**REQUIREMENT:** Your answer must be the lines from the start of the records through the line with "7. – 12. April 2027, Graz", exactly as written, without the pictures.

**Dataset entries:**
....

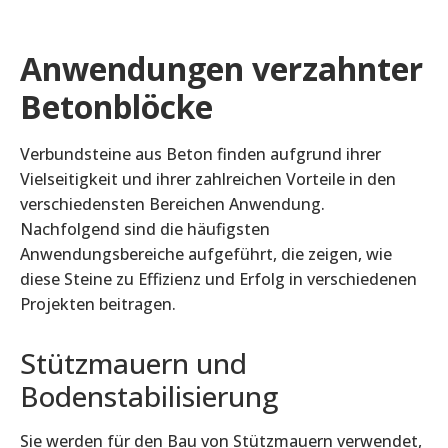
Anwendungen verzahnter
Betonblöcke
Verbundsteine aus Beton finden aufgrund ihrer
Vielseitigkeit und ihrer zahlreichen Vorteile in den
verschiedensten Bereichen Anwendung.
Nachfolgend sind die häufigsten
Anwendungsbereiche aufgeführt, die zeigen, wie
diese Steine zu Effizienz und Erfolg in verschiedenen
Projekten beitragen.
Stützmauern und
Bodenstabilisierung
Sie werden für den Bau von Stützmauern verwendet,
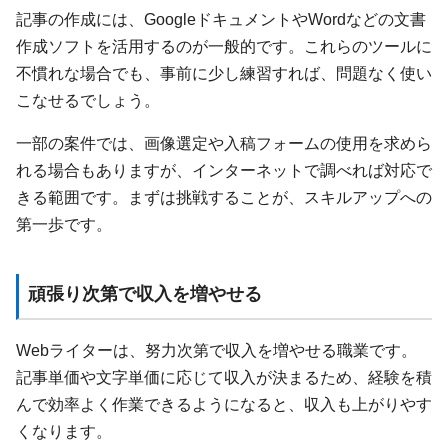
記事の作成には、GoogleドキュメントやWordなどの文書
作成ソフトを活用するのが一般的です。これらのツールに
不慣れな場合でも、事前に少し練習すれば、問題なく使い
こなせるでしょう。
一部の案件では、画像選定や入稿フォームの使用を求めら
れる場合もありますが、インターネットで調べれば対応で
きる範囲です。まずは挑戦することが、スキルアップへの
第一歩です。
頑張り次第で収入を増やせる
Webライターは、努力次第で収入を増やせる職業です。
記事単価や文字単価に応じて収入が決まるため、経験を積
んで効率よく作業できるようになると、収入も上がりやす
くなります。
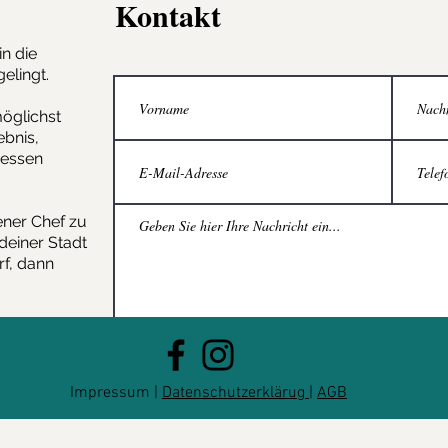
Kontakt
in die
gelingt.
öglichst
ebnis,
gessen
ener Chef zu
deiner Stadt
rf, dann
Impressum
|
Datenschutzerklärug |
AGB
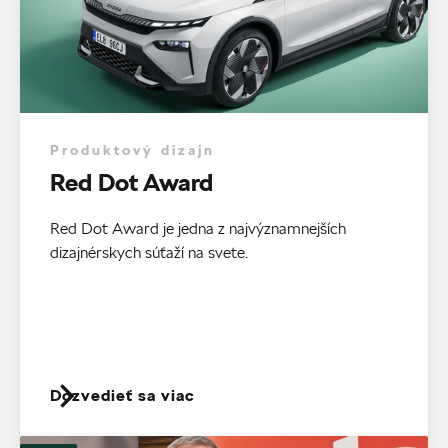
Produktový dizajn
Red Dot Award
Red Dot Award je jedna z najvýznamnejších
dizajnérskych súťaží na svete.
Dozvedieť sa viac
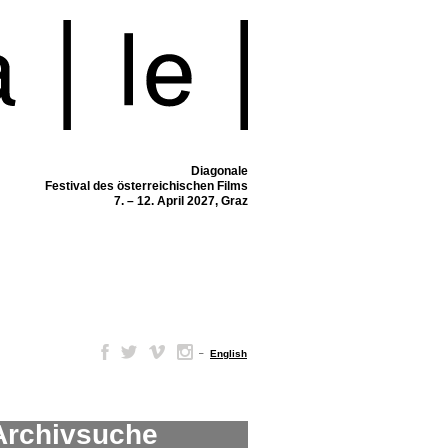
Diagonale
Festival des österreichischen Films
7. – 12. April 2027, Graz
–
English
Archivsuche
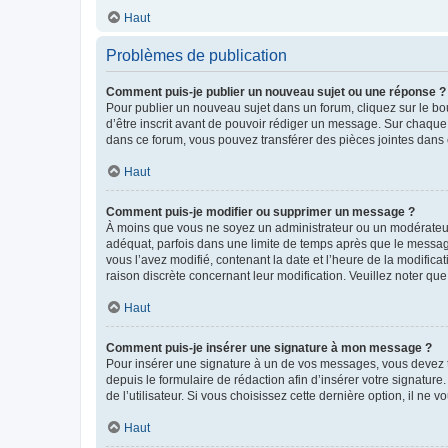
Haut
Problèmes de publication
Comment puis-je publier un nouveau sujet ou une réponse ?
Pour publier un nouveau sujet dans un forum, cliquez sur le b
d’être inscrit avant de pouvoir rédiger un message. Sur chaque
dans ce forum, vous pouvez transférer des pièces jointes dans 
Haut
Comment puis-je modifier ou supprimer un message ?
À moins que vous ne soyez un administrateur ou un modérateu
adéquat, parfois dans une limite de temps après que le message
vous l’avez modifié, contenant la date et l’heure de la modificat
raison discrète concernant leur modification. Veuillez noter q
Haut
Comment puis-je insérer une signature à mon message ?
Pour insérer une signature à un de vos messages, vous devez to
depuis le formulaire de rédaction afin d’insérer votre signat
de l’utilisateur. Si vous choisissez cette dernière option, il ne
Haut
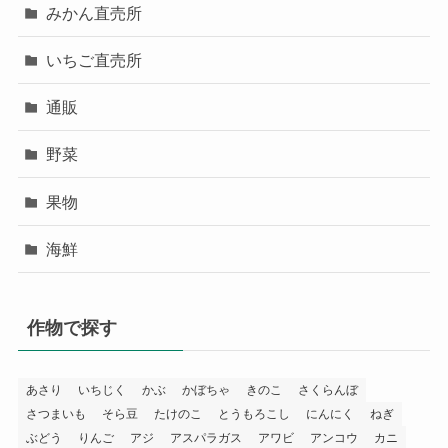
みかん直売所
いちご直売所
通販
野菜
果物
海鮮
作物で探す
あさり
いちじく
かぶ
かぼちゃ
きのこ
さくらんぼ
さつまいも
そら豆
たけのこ
とうもろこし
にんにく
ねぎ
ぶどう
りんご
アジ
アスパラガス
アワビ
アンコウ
カニ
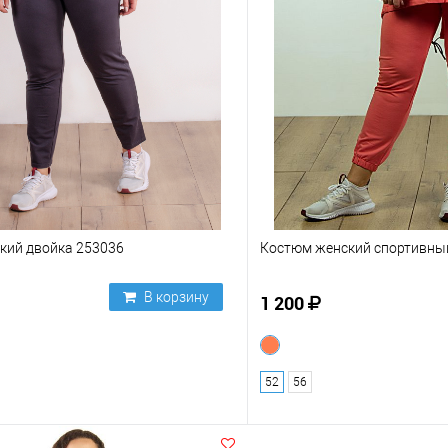
кий двойка 253036
Костюм женский спортивны
В корзину
1 200
52
56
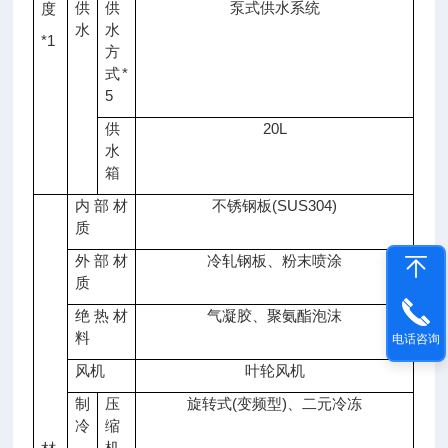
供
供
泵式供水系统
度
水
水
*1
方
式*
5
供
20L
水
箱
内部材
不锈钢板(SUS304)
质
外部材
冷轧钢板、粉末喷涂
质
绝热材
气凝胶、聚氨酯泡沫
料
电话咨询
风机
叶轮风机
制
压
旋转式(变频型)、二元冷冻
冷
缩
机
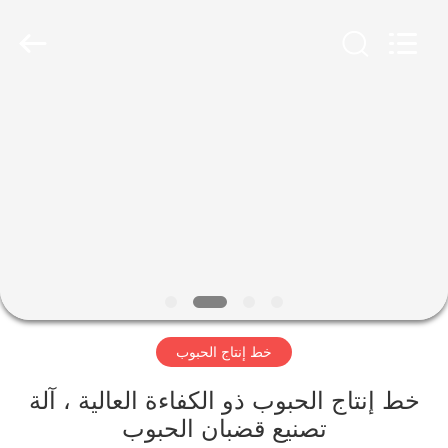
Jiangsu
RichYin
Machinery
Co.,
Ltd.
All
Rights
Reserved.
منزل،
بيت
منتجات
معلومات
عنا
خط إنتاج الحبوب
جولة
في
خط إنتاج الحبوب ذو الكفاءة العالية ، آلة
تصنيع قضبان الحبوب
المعمل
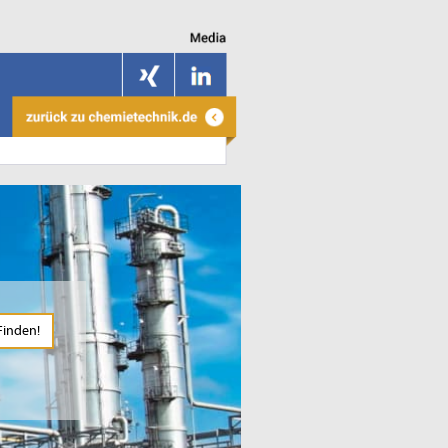
Finden!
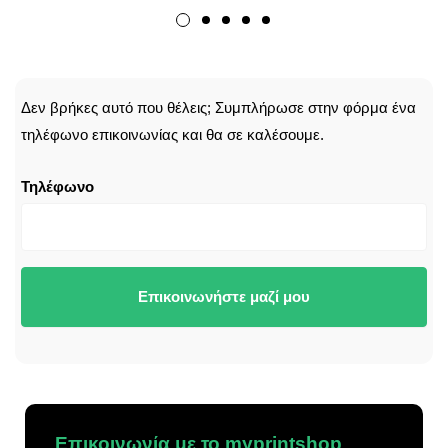
CALLBACK
Δεν βρήκες αυτό που θέλεις; Συμπλήρωσε στην φόρμα ένα
τηλέφωνο επικοινωνίας και θα σε καλέσουμε.
Τηλέφωνο
Επικοινωνήστε μαζί μου
Επικοινωνία με το myprintshop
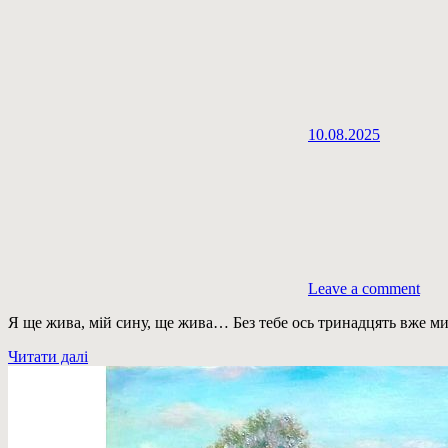
10.08.2025
Leave a comment
Я ще жива, мій сину, ще жива… Без тебе ось тринадцять вже м
Читати далі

....

**PROBLEM SOLUTION:**
Anwendungen verzahnter
Betonblöcke
Verbundsteine aus Beton finden aufgrund ihrer
Vielseitigkeit und ihrer zahlreichen Vorteile in den
verschiedensten Bereichen Anwendung.
Nachfolgend sind die häufigsten
Anwendungsbereiche aufgeführt, die zeigen, wie
diese Steine zu Effizienz und Erfolg in verschiedenen
Projekten beitragen.
Stützmauern und
Bodenstabilisierung
Sie werden für den Bau von Stützmauern verwendet,
記事の作成には、GoogleドキュメントやWordなどの文書
作成ソフトを活用するのが一般的です。これらのツールに
不慣れな場合でも、事前に少し練習すれば、問題なく使い
こなせるでしょう。
一部の案件では、画像選定や入稿フォームの使用を求めら
れる場合もありますが、インターネットで調べれば対応で
きる範囲です。まずは挑戦することが、スキルアップへの
第一歩です。
頑張り次第で収入を増やせる
Webライターは、努力次第で収入を増やせる職業です。
記事単価や文字単価に応じて収入が決まるため、経験を積
んで効率よく作業できるようになると、収入も上がりやす
くなります。
Kontakt
in die
gelingt.
öglichst
ebnis,
gessen
ener Chef zu
deiner Stadt
rf, dann
Impressum
|
Datenschutzerklärug |
AGB
Produktový dizajn
Red Dot Award
Red Dot Award je jedna z najvýznamnejších
dizajnérskych súťaží na svete.
Dozvedieť sa viac
Diagonale
Festival des österreichischen Films
7. – 12. April 2027, Graz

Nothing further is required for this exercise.